Endochilus abdominalis

Scientific classification
- Kingdom: Animalia
- Phylum: Arthropoda
- Clade: Pancrustacea
- Class: Insecta
- Order: Coleoptera
- Suborder: Polyphaga
- Infraorder: Cucujiformia
- Family: Coccinellidae
- Genus: Endochilus
- Species: E. abdominalis
- Binomial name: Endochilus abdominalis Łączyński & Tomaszewska, 2014

= Endochilus abdominalis =

- Genus: Endochilus
- Species: abdominalis
- Authority: Łączyński & Tomaszewska, 2014

Species of beetle

Endochilus abdominalis is a species of beetle of the family Coccinellidae.
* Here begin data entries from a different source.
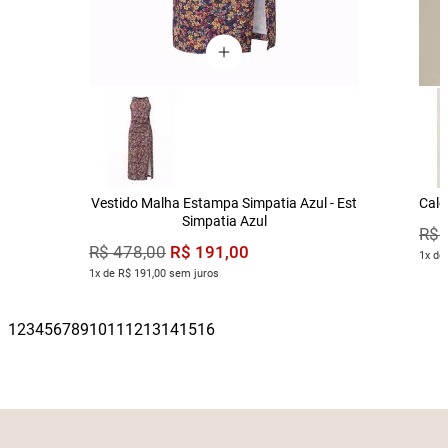
Vestido Malha Estampa Simpatia Azul - Est
Calç
Simpatia Azul
R$
R$
191
,
00
R$
478
,
00
1x de
1x de R$ 191,00 sem juros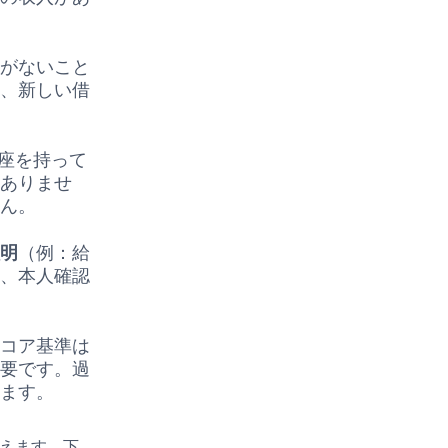
れがないこと
と、新しい借
口座を持って
題ありませ
せん。
証明
（例：給
は、本人確認
スコア基準は
重要です。過
ります。
に行えます。下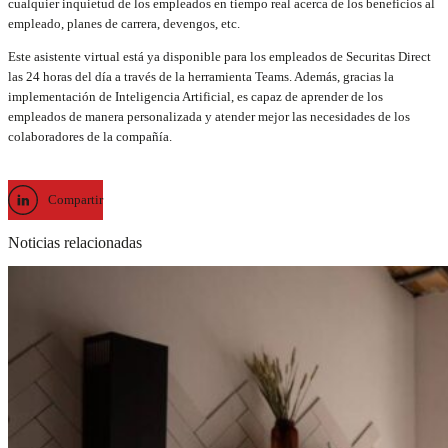
cualquier inquietud de los empleados en tiempo real acerca de los beneficios al
empleado, planes de carrera, devengos, etc.
Este asistente virtual está ya disponible para los empleados de Securitas Direct
las 24 horas del día a través de la herramienta Teams. Además, gracias la
implementación de Inteligencia Artificial, es capaz de aprender de los
empleados de manera personalizada y atender mejor las necesidades de los
colaboradores de la compañía.
Compartir
Noticias relacionadas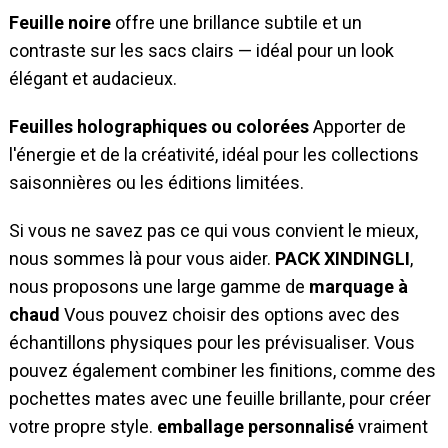
Feuille noire
offre une brillance subtile et un
contraste sur les sacs clairs — idéal pour un look
élégant et audacieux.
Feuilles holographiques ou colorées
Apporter de
l'énergie et de la créativité, idéal pour les collections
saisonnières ou les éditions limitées.
Si vous ne savez pas ce qui vous convient le mieux,
nous sommes là pour vous aider.
PACK XINDINGLI
,
nous proposons une large gamme de
marquage à
chaud
Vous pouvez choisir des options avec des
échantillons physiques pour les prévisualiser. Vous
pouvez également combiner les finitions, comme des
pochettes mates avec une feuille brillante, pour créer
votre propre style.
emballage personnalisé
vraiment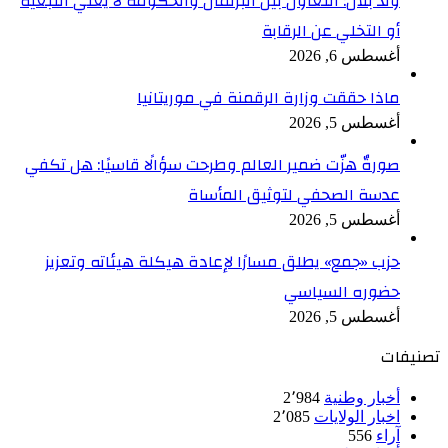
ولد بلال: التعاون بين البرلمان والحكومة لا يعني التبعية
أو التخلي عن الرقابة
أغسطس 6, 2026
ماذا حققت وزارة الرقمنة في موريتانيا
أغسطس 5, 2026
صورةٌ هزّت ضمير العالم وطرحت سؤالًا قاسيًا: هل تكفي
عدسة الصحفي لتوثيق المأساة
أغسطس 5, 2026
حزب «جمع» يطلق مسارًا لإعادة هيكلة هيئاته وتعزيز
حضوره السياسي
أغسطس 5, 2026
تصنيفات
أخبار وطنية
2٬984
اخبار الولايات
2٬085
آراء
556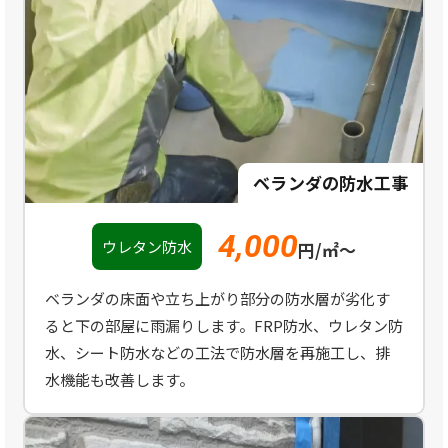
ベランダの防水工事
4,000
ウレタン防水
円/
㎡
〜
ベランダの床面や立ち上がり部分の防水層が劣化す
ると下の部屋に雨漏りします。FRP防水、ウレタン防
水、シート防水などの工法で防水層を再施工し、排
水機能も改善します。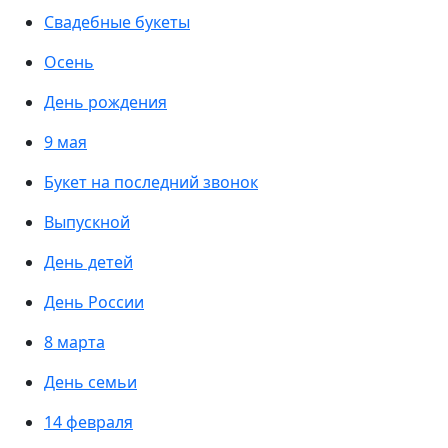
Свадебные букеты
Осень
День рождения
9 мая
Букет на последний звонок
Выпускной
День детей
День России
8 марта
День семьи
14 февраля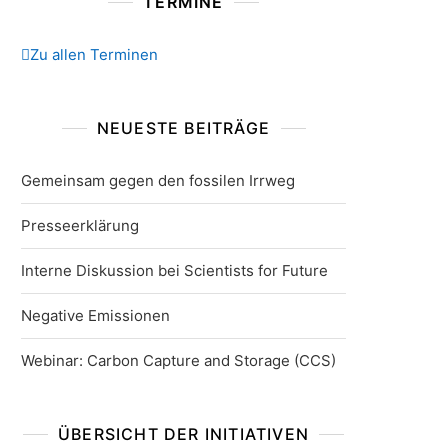
TERMINE
Zu allen Terminen
NEUESTE BEITRÄGE
Gemeinsam gegen den fossilen Irrweg
Presseerklärung
Interne Diskussion bei Scientists for Future
Negative Emissionen
Webinar: Carbon Capture and Storage (CCS)
ÜBERSICHT DER INITIATIVEN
It is found in Cameroon and Equatorial Guinea.

== Description ==
Adults reach a length of about 4.3–4.5 mm. The head and pronotum are dark red and the antennae are brownish. The scutellum and elytra are very dark red. The dorsal surface is glabrous, except for the pronotal angles and elytral margins which are covered with setae. The ventral surface is dark reddish to brownish.

== Etymology ==
The species name refers to the shape of the abdominal postcoxal lines, which are narrowly separated on intercoxal process, differently than in other Endochilus species.